Defect-assisted nonradiative recombination in Cu2ZnSnSe4 : A comparative study with Cu2ZnSnS4

Abstract

The efficiencies of ${\mathrm{Cu}}_{2}\mathrm{ZnSn}{\mathrm{Se}}_{4}$ (CZTSe) solar cells with a narrower band gap at 1.0 eV are currently higher than those of ${\mathrm{Cu}}_{2}\mathrm{ZnSn}{\mathrm{S}}_{4}$ (CZTS), with the optimal band gap according to the Shockley-Queisser model. To understand this abnormal observation, we studied the nonradiative recombination rates induced by the deep levels of the dominant defects in CZTSe, i.e., the ${\mathrm{Sn}}_{\mathrm{Zn}}(2+/+)$, ${\mathrm{Sn}}_{\mathrm{Zn}}(+/0)$, and $[{\mathrm{Cu}}_{\mathrm{Zn}}\text{\ensuremath{-}}{\mathrm{Sn}}_{\mathrm{Zn}}](+/0)$ levels.

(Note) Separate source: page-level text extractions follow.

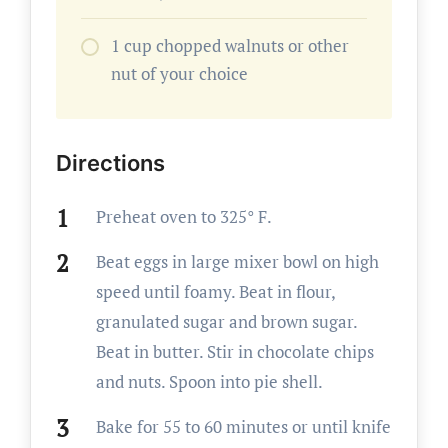
1 cup chopped walnuts or other
nut of your choice
Directions
Preheat oven to 325° F.
Beat eggs in large mixer bowl on high
speed until foamy. Beat in flour,
granulated sugar and brown sugar.
Beat in butter. Stir in chocolate chips
and nuts. Spoon into pie shell.
Bake for 55 to 60 minutes or until knife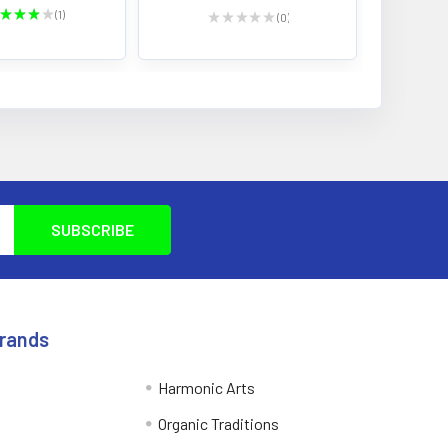
★
★
★
★
1
★
★
★
★
★
0
1
0
Brands
Harmonic Arts
Organic Traditions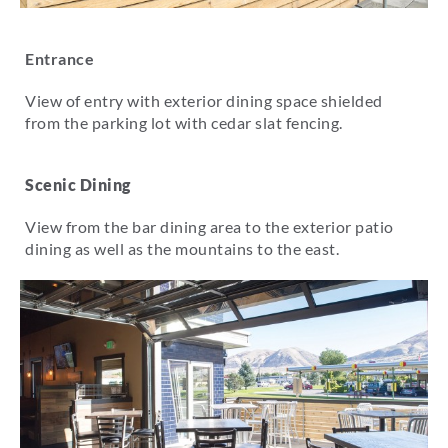
Entrance
View of entry with exterior dining space shielded
from the parking lot with cedar slat fencing.
Scenic Dining
View from the bar dining area to the exterior patio
dining as well as the mountains to the east.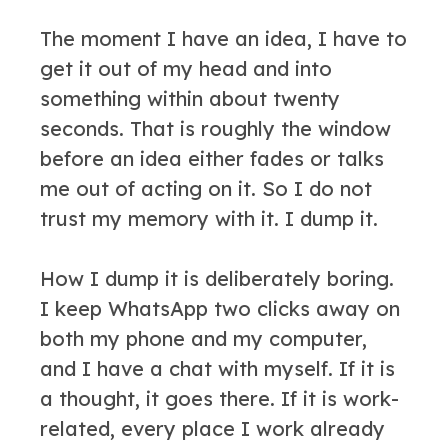
The moment I have an idea, I have to
get it out of my head and into
something within about twenty
seconds. That is roughly the window
before an idea either fades or talks
me out of acting on it. So I do not
trust my memory with it. I dump it.
How I dump it is deliberately boring.
I keep WhatsApp two clicks away on
both my phone and my computer,
and I have a chat with myself. If it is
a thought, it goes there. If it is work-
related, every place I work already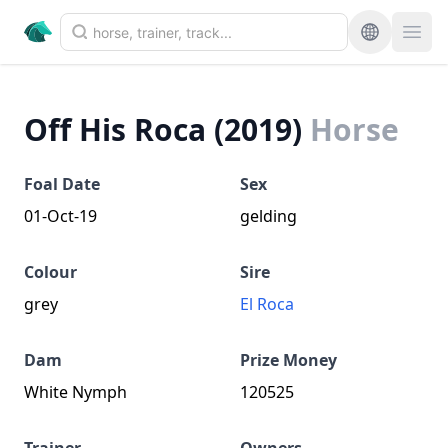
Off His Roca (2019)
Horse
Foal Date
Sex
01-Oct-19
gelding
Colour
Sire
grey
El Roca
Dam
Prize Money
White Nymph
120525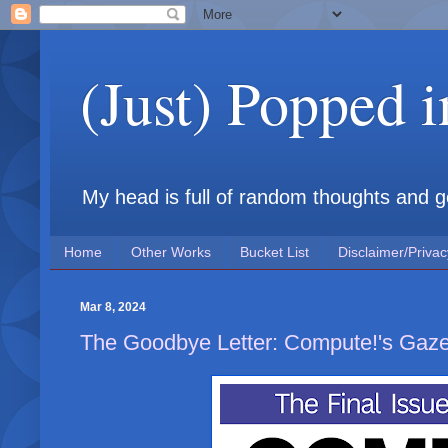
(Just) Popped 
My head is full of random thoughts and gene
Home
Other Works
Bucket List
Disclaimer/Privac
Mar 8, 2024
The Goodbye Letter: Compute!'s Gaze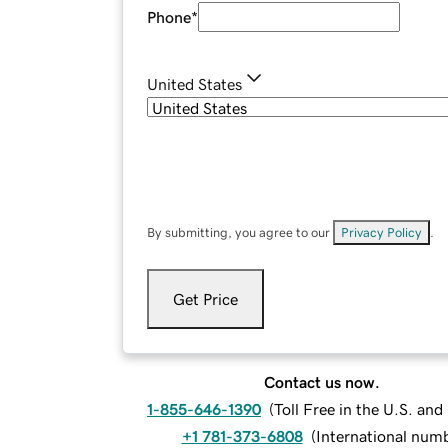
Phone
*
United States
By submitting, you agree to our
Privacy Policy
.
Get Price
Contact us now.
1-855-646-1390
(
Toll Free in the U.S. an
+1 781-373-6808
(
International num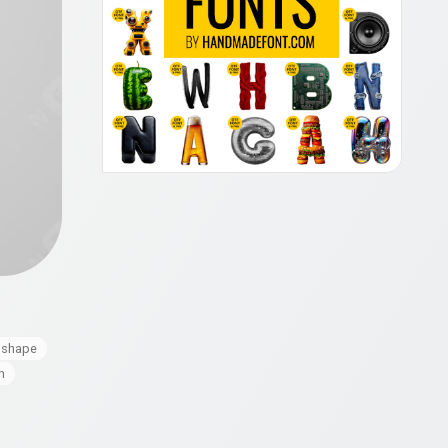
shape
h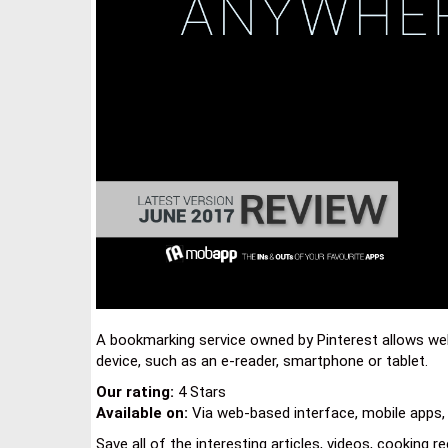
A bookmarking service owned by Pinterest allows web 
device, such as an e-reader, smartphone or tablet.
Our rating:
4 Stars
Available on:
Via web-based interface, mobile apps, 
Save all of the interesting articles, videos, cooking 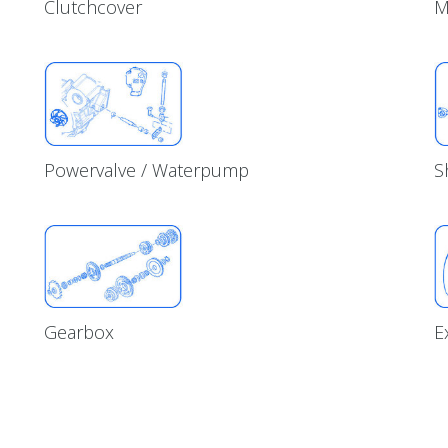
Clutchcover
M
Powervalve / Waterpump
S
Gearbox
E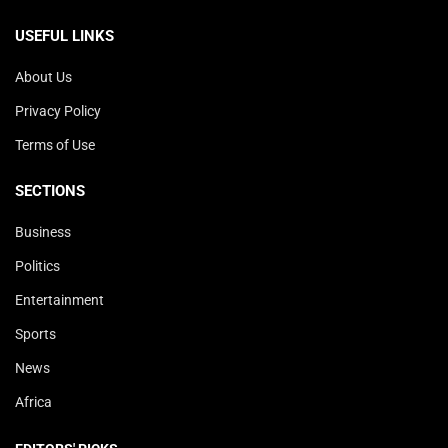
USEFUL LINKS
About Us
Privacy Policy
Terms of Use
SECTIONS
Business
Politics
Entertainment
Sports
News
Africa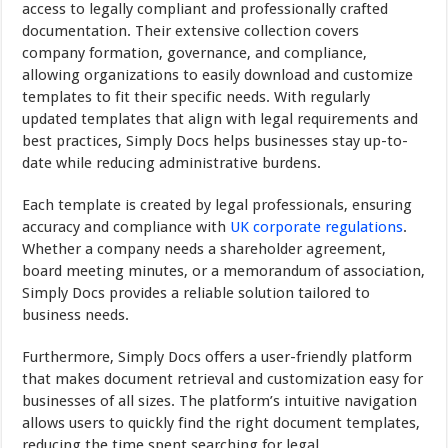
access to legally compliant and professionally crafted
documentation. Their extensive collection covers
company formation, governance, and compliance,
allowing organizations to easily download and customize
templates to fit their specific needs. With regularly
updated templates that align with legal requirements and
best practices, Simply Docs helps businesses stay up-to-
date while reducing administrative burdens.
Each template is created by legal professionals, ensuring
accuracy and compliance with
UK corporate regulations
.
Whether a company needs a shareholder agreement,
board meeting minutes, or a memorandum of association,
Simply Docs provides a reliable solution tailored to
business needs.
Furthermore, Simply Docs offers a user-friendly platform
that makes document retrieval and customization easy for
businesses of all sizes. The platform’s intuitive navigation
allows users to quickly find the right document templates,
reducing the time spent searching for legal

We found that the effective recombination centers in CZTS, namely, ${{\mathrm{Sn}}_{\mathrm{Zn}}}^{2+}$ and ${[{\mathrm{Cu}}_{\mathrm{Zn}}\text{\ensuremath{-}}{\mathrm{Sn}}_{\mathrm{Zn}}]}^{+}$, have much smaller carrier capture rates in CZTSe, and are less detrimental to the minority carrier lifetime and energy conversion efficiency. The smaller carrier capture rates for CZTSe can be attributed to the higher electronic transition energies, lower phonon frequencies, and weaker electron-phonon coupling effects in CZTSe compared to those in CZTS, because the large Se cations give rise to larger lattice constants and a softer lattice in CZTSe.